ぴったんこカンカンが来ているなら、このお店は間違いない。
僕は安住アナをかなり信頼している日天リスナーなのだ。
ケーブルカーに乗って、石清水八幡宮の参道まで辿り着いた。
少しばかりの山道を歩くと朱色に輝く本殿と対面した。
僕は「八幡さまってこんなもんかぁ」と思ってしまった。
正直言うと、仁和寺の方が圧倒的に好きだった。
八幡さまの参拝を終えたが、僕にはまだ、高良神社に行くという目的がある。麓にあるという情報は徒然草から得ているので、とにかく下山した。
下山にはケーブルカーを使わなかった。
ここからは足で行ったる。
山道は整備されているものの、木々が生い茂り、薄暗くて、どこか神秘的な雰囲気をずっと感じた。そしてこの雰囲気がなんとも不安になってくるのだ。スマホは早い段階で圏外になった。

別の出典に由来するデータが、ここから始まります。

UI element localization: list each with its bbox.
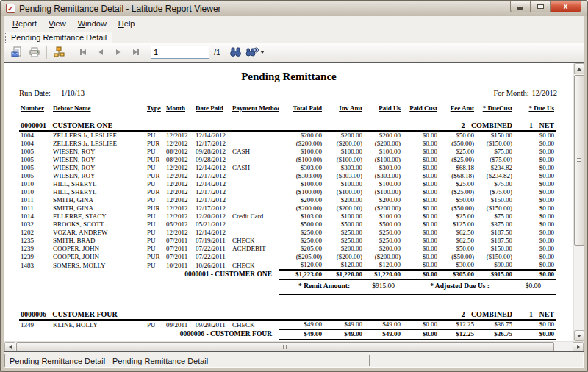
window-title: Pending Remittance Detail - Latitude Rep… [19, 4, 221, 14]
scroll-left-button[interactable] [4, 342, 15, 352]
arrow-up-icon [577, 68, 581, 71]
cell: 12/14/2012 [194, 131, 231, 140]
scroll-up-button[interactable] [574, 63, 584, 74]
cell [231, 188, 279, 196]
cell: $303.00 [364, 164, 402, 172]
cell: CHECK [231, 320, 279, 329]
cell: $50.00 [439, 245, 476, 253]
footer-total: $915.00 [476, 270, 514, 279]
table-row: 1032BROOKS, SCOTTPU05/201205/21/2012$500… [19, 221, 556, 229]
remit-amount-label: * Remit Amount: [298, 282, 350, 290]
scroll-down-button[interactable] [574, 330, 584, 341]
cell: PU [146, 320, 165, 329]
menu-window[interactable]: Window [72, 18, 112, 29]
table-row: 1011SMITH, GINAPU12/201212/17/2012$200.0… [19, 196, 556, 204]
cell: $30.00 [439, 261, 476, 270]
cell: ($68.18) [439, 172, 476, 180]
cell: ($100.00) [279, 156, 323, 164]
cell: $250.00 [323, 229, 364, 237]
cell: 05/21/2012 [194, 221, 231, 229]
cell: 12/2012 [165, 164, 194, 172]
cell: $0.00 [402, 172, 439, 180]
find-icon [229, 47, 242, 57]
search-expert-button[interactable] [244, 44, 266, 60]
cell: $75.00 [476, 212, 514, 221]
cell: $0.00 [402, 237, 439, 245]
cell: SMITH, GINA [51, 196, 146, 204]
cell: $62.50 [439, 237, 476, 245]
cell: 07/2011 [165, 245, 194, 253]
menu-help[interactable]: Help [112, 18, 141, 29]
menu-report[interactable]: Report [7, 18, 43, 29]
cell: CHECK [231, 261, 279, 270]
col-header: Total Paid [279, 104, 323, 119]
menu-bar: Report View Window Help [4, 16, 584, 30]
table-row: 1235SMITH, BRADPU07/201107/19/2011CHECK$… [19, 237, 556, 245]
cell: $75.00 [476, 180, 514, 188]
cell: 07/22/2011 [194, 253, 231, 261]
table-row: 1011SMITH, GINAPUR12/201212/17/2012($200… [19, 204, 556, 212]
remit-line: * Remit Amount:$915.00* Adjusted Due Us … [281, 280, 554, 293]
report-page: Pending Remittance Run Date:1/10/13 For … [4, 63, 573, 341]
cell: 1239 [19, 245, 51, 253]
export-button[interactable] [8, 44, 26, 60]
cell: 1014 [19, 212, 51, 221]
previous-page-button[interactable] [92, 44, 110, 60]
cell: VOZAR, ANDREW [51, 229, 146, 237]
client-area: Report View Window Help Pending Remittan… [4, 16, 584, 368]
title-bar[interactable]: ✓ Pending Remittance Detail - Latitude R… [1, 1, 587, 16]
minimize-button[interactable] [510, 1, 531, 12]
cell [231, 140, 279, 148]
cell: PU [146, 164, 165, 172]
report-title: Pending Remittance [13, 71, 564, 83]
export-icon [11, 46, 23, 58]
menu-view[interactable]: View [43, 18, 72, 29]
cell [231, 196, 279, 204]
cell: $187.50 [476, 229, 514, 237]
cell: 12/17/2012 [194, 188, 231, 196]
horizontal-scroll-thumb[interactable] [16, 342, 554, 352]
adjusted-due-value: $0.00 [509, 282, 541, 290]
footer-total: $12.25 [439, 329, 476, 339]
close-button[interactable]: x [551, 1, 581, 12]
cell: $49.00 [279, 320, 323, 329]
col-header: Date Paid [194, 104, 231, 119]
cell: 1202 [19, 229, 51, 237]
group-combined-label: 2 - COMBINED [279, 119, 514, 131]
cell: $50.00 [439, 196, 476, 204]
table-row: 1004ZELLERS Jr, LESLIEEPUR12/201212/17/2… [19, 140, 556, 148]
cell: $500.00 [323, 221, 364, 229]
vertical-scrollbar[interactable] [573, 63, 584, 341]
vertical-scroll-thumb[interactable] [574, 75, 584, 246]
next-page-button[interactable] [110, 44, 127, 60]
cell: ZELLERS Jr, LESLIEE [51, 140, 146, 148]
cell: ($150.00) [476, 204, 514, 212]
cell: ($100.00) [364, 188, 402, 196]
find-button[interactable] [226, 44, 244, 60]
page-number-input[interactable] [151, 46, 209, 59]
cell: ($100.00) [279, 188, 323, 196]
cell: 05/2012 [165, 221, 194, 229]
cell: 1239 [19, 253, 51, 261]
scroll-right-button[interactable] [573, 342, 584, 352]
cell: ELLERBE, STACY [51, 212, 146, 221]
cell: WIESEN, ROY [51, 156, 146, 164]
maximize-button[interactable] [531, 1, 551, 12]
cell [231, 172, 279, 180]
cell: $75.00 [476, 148, 514, 156]
cell: ($150.00) [476, 140, 514, 148]
cell: 10/26/2011 [194, 261, 231, 270]
group-tree-button[interactable] [50, 44, 68, 60]
cell: $100.00 [364, 212, 402, 221]
group-footer-row: 0000006 - CUSTOMER FOUR$49.00$49.00$49.0… [19, 329, 556, 339]
remit-amount-value: $915.00 [372, 282, 395, 290]
print-button[interactable] [26, 44, 43, 60]
cell: $375.00 [476, 221, 514, 229]
footer-total: $1,220.00 [364, 270, 402, 279]
footer-label: 0000001 - CUSTOMER ONE [19, 270, 279, 279]
horizontal-scrollbar[interactable] [4, 341, 584, 351]
cell: $187.50 [476, 237, 514, 245]
first-page-button[interactable] [74, 44, 92, 60]
app-window: ✓ Pending Remittance Detail - Latitude R… [0, 0, 588, 372]
last-page-button[interactable] [127, 44, 145, 60]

途中、数メートル間をただ行き来しているだけのおじいさんとすれ違った。きっと地元の人で階段昇り降りのトレーニングをしているのだろう。
……そう思わせてくれ。
僕だけに見えてた翁とかはやめてくれ。
そんな神秘的な雰囲気の何かから逃げるように、急ぎ足で下山した。
八幡さまは涼しかったのに、もう汗だくだった。
平地に降りてきてすぐ、高良神社の鳥居を見つけた。
鳥居をくぐり、小さな祠の前で拝んだ。
なるほど、ここが、仁和寺の坊さんが「あの石清水八幡宮」だと思い込んだ神社か。
いや、その、絶対わかるだろ!
高良神社も由緒あって、趣もあって素晴らしいけど、どことなく「実家の近所の氏神さま」感があるのよ。
そしてここまで来て石清水八幡宮への参拝が出来なかった仁和寺の坊さんに想いを馳せて、ちょっとだけ切なく笑ってしまった。
こうして仁和寺から石清水八幡宮へ来たことによって、僕の中で徒然草の深みが増したのでした。
もう令和の時代ともなれば、仁和寺から電車とケーブルカーを使えば1時間ちょいで石清水八幡宮まで間違えずに、確実に辿り着ける。
今や案内もそこら中にあるし、いくらでも調べられる。
だから旅においても、人生においても、ミスが起きづらい。
いやしかし、それって、本当に良いことなのかな。
なんて思いながら、僕は令和に随筆を書いていこうと思った。